Le rôle de l'alimentation dans l'évolution cérébrale est crucial. Erin Hecht, professeure adjointe en biologie évolutive humaine et co-auteure de l'étude, explique que le tissu cérébral est coûteux en énergie. Pour survivre, les Australopithèques, nos ancêtres à gros
cerveau, ont dû modifier leur
régime alimentaire. La théorie populaire de la cuisson des aliments a longtemps été privilégiée, mais cette étude suggère une autre piste: la fermentation.
Le problème avec la théorie de la cuisson est que l'utilisation du feu par les hominidés est datée d'environ 1,5 million d'années, alors que l'accroissement du cerveau a débuté il y a 2,5 millions d'années. Katherine L. Bryant, co-auteure de l'article et chercheuse à l'Institut pour le Langage, la
Communication et le Cerveau à l'
Université Aix-Marseille, souligne qu'une autre modification alimentaire devait donc libérer les contraintes métaboliques sur la taille du cerveau. La fermentation pourrait être cette modification.
La nouvelle hypothèse proposée par Hecht et son équipe suggère que la fermentation de nourriture mise en réserve, offrant ainsi une forme de nourriture "pré-digérée", a fourni une source d'énergie plus accessible, favorisant la croissance du cerveau et la survie de nos ancêtres. Cette évolution aurait été un heureux hasard,
résultant d'un effet secondaire de la conservation des aliments. La consommation d'aliments fermentés est d'ailleurs répandue dans toutes les cultures, de la France avec son vin et son fromage à l'Asie avec la sauce soja et le natto.

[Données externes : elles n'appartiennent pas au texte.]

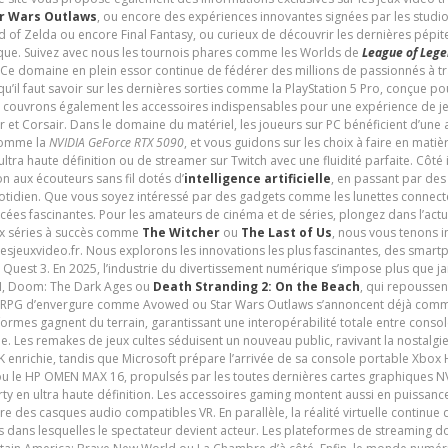
r Wars Outlaws
, ou encore des expériences innovantes signées par les studi
d of Zelda ou encore Final Fantasy, ou curieux de découvrir les dernières pépit
udique. Suivez avec nous les tournois phares comme les Worlds de
League of Leg
 Ce domaine en plein essor continue de fédérer des millions de passionnés à 
 qu’il faut savoir sur les dernières sorties comme la PlayStation 5 Pro, conçue 
s couvrons également les accessoires indispensables pour une expérience de je
t Corsair. Dans le domaine du matériel, les joueurs sur PC bénéficient d’une a
 comme la
NVIDIA GeForce RTX 5090
, et vous guidons sur les choix à faire en mati
ltra haute définition ou de streamer sur Twitch avec une fluidité parfaite. Côté
n aux écouteurs sans fil dotés d’
intelligence artificielle
, en passant par de
uotidien. Que vous soyez intéressé par des gadgets comme les lunettes connec
cées fascinantes. Pour les amateurs de cinéma et de séries, plongez dans l’actu
ux séries à succès comme
The Witcher
ou
The Last of Us
, nous vous tenons i
tesjeuxvideo.fr. Nous explorons les innovations les plus fascinantes, des smart
 Quest 3. En 2025, l’industrie du divertissement numérique s’impose plus que 
 VI, Doom: The Dark Ages ou
Death Stranding 2: On the Beach
, qui repoussen
es RPG d’envergure comme Avowed ou Star Wars Outlaws s’annoncent déjà comm
ormes gagnent du terrain, garantissant une interopérabilité totale entre consol
e. Les remakes de jeux cultes séduisent un nouveau public, ravivant la nostalgi
nrichie, tandis que Microsoft prépare l’arrivée de sa console portable Xbox H
ou le HP OMEN MAX 16, propulsés par les toutes dernières cartes graphiques NV
y en ultra haute définition. Les accessoires gaming montent aussi en puissanc
e des casques audio compatibles VR. En parallèle, la réalité virtuelle continu
ives dans lesquelles le spectateur devient acteur. Les plateformes de streaming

L'intestin humain, proportionnellement plus petit que celui des autres primates, témoigne d'une adaptation à un régime alimentaire préalablement transformé par la fermentation. Hecht suggère que des études complémentaires sur la réponse cérébrale aux aliments fermentés et non fermentés, ainsi que sur les récepteurs olfactifs et gustatifs, pourraient être bénéfiques. Ces domaines représentent des pistes de
recherche prometteuses.
Bryant envisage également des retombées positives dans l'exploration du rôle des aliments fermentés sur la santé humaine et le maintien d'un microbiome intestinal sain, déjà lié à la santé
physique et mentale dans de nombreuses études.
La compréhension de l'évolution du cerveau humain se trouve ainsi enrichie par cette nouvelle perspective, offrant de nouvelles voies de recherche pour comprendre l'un des plus grands mystères de l'évolution humaine.